“When I was in second grade, I heard about people with cancer and I just wanted to help them,” says Paige Miller.
That simplistic yet surprisingly strong motivation led to Paige’s Cupcakes for Cancer. This year Miller, 9, raised $3,650 for cancer patients at Deaconess Hospital.
“She started out digging up little seeds on the playground to grow plants to sell, to make money for people with cancer,” says Crystal Miller, Paige’s mother who works at Caze Elementary School as a kindergarten assistant. “We explained that she was actually digging up weeds and that wouldn’t work. Then she thought she was going to make makeup and we had to tell her that wasn’t going to work; there’s a lot more to that. And then she said, ‘Fine, if you’re not going to take me, I’m just going to walk the money to the hospital myself.’”

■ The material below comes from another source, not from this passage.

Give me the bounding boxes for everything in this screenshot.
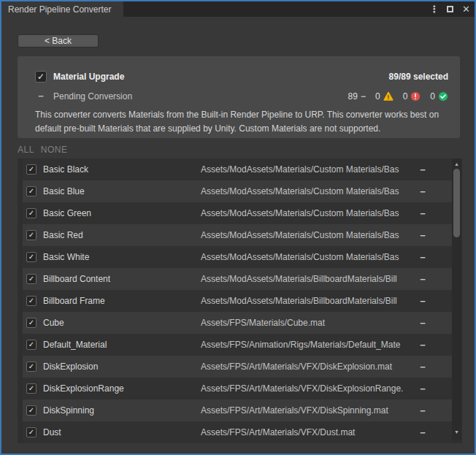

That was when Crystal and her husband, Mike, director of table games at Tropicana Evansville, knew Paige was serious. When Crystal put a status on her Facebook about how much Paige wanted to help, a friend commented, and the idea of baking cupcakes was born.
Crystal created the Paige’s Cupcakes for Cancer Facebook page and Paige, with help from her family, started baking vanilla cupcakes from scratch complete with pink, strawberry-flavored icing to sell for $20 per dozen.
“When we first started this, we thought this will just be a cute little thing and family and friends will order,” says Crystal. “We were expecting maybe 20 dozen (orders). And the first year (2012) she raised $1,200. Last year, her goal was to double that and she ended up tripling it.”
Paige’s giving spirit even has caught on at Caze Elementary School, where Paige is a fifth-grade student.
In May, teachers and staff stayed one night four hours after school to help bake cupcakes, something Crystal refers to as the “baking blitz,” meaning 50 dozen cupcakes were made in one night.
“We wanted the students’ help because they wanted to help, too, so each cupcake was $1 when they ate lunch,” adds Paige.
Those cupcake sales during lunch raised $225. Teachers also can purchase a Paige’s Cupcakes for Cancer T-shirt and wear them on the first school day in May, helping raise awareness.
The community’s awareness of Paige’s charity work also has increased. Paige received two nominations for the 2014 Kohl’s Cares Scholarship Program award, which is a chance at a $10,000 scholarship.
She won the Sam Featherstone Youth Award through Leadership Evansville at the 2013 Celebration of Leadership awards, and was asked to return this year as a presenter. She was given the 2013 Pam Rausch Spirit Award from Deaconess Hospital, the T-Green Perseverance Award from the Evansville Area Council PTA, and the Indianapolis Colts honored her with the team’s 2013 Student All-Star Award, giving her $500 to help with the project this year.
At the end of May, Paige presented a large cardboard check to the Deaconess Foundation for the entire profit amount. The only thing she keeps is the cardboard check afterward and a feeling of “excited happiness.”
Paige and her family plan on continuing the cupcake charity next May.
“Every little bit helps,” says Crystal. “Even if they can’t give money, they can always do something to help someone. It doesn’t matter the age, anyone can help somebody.”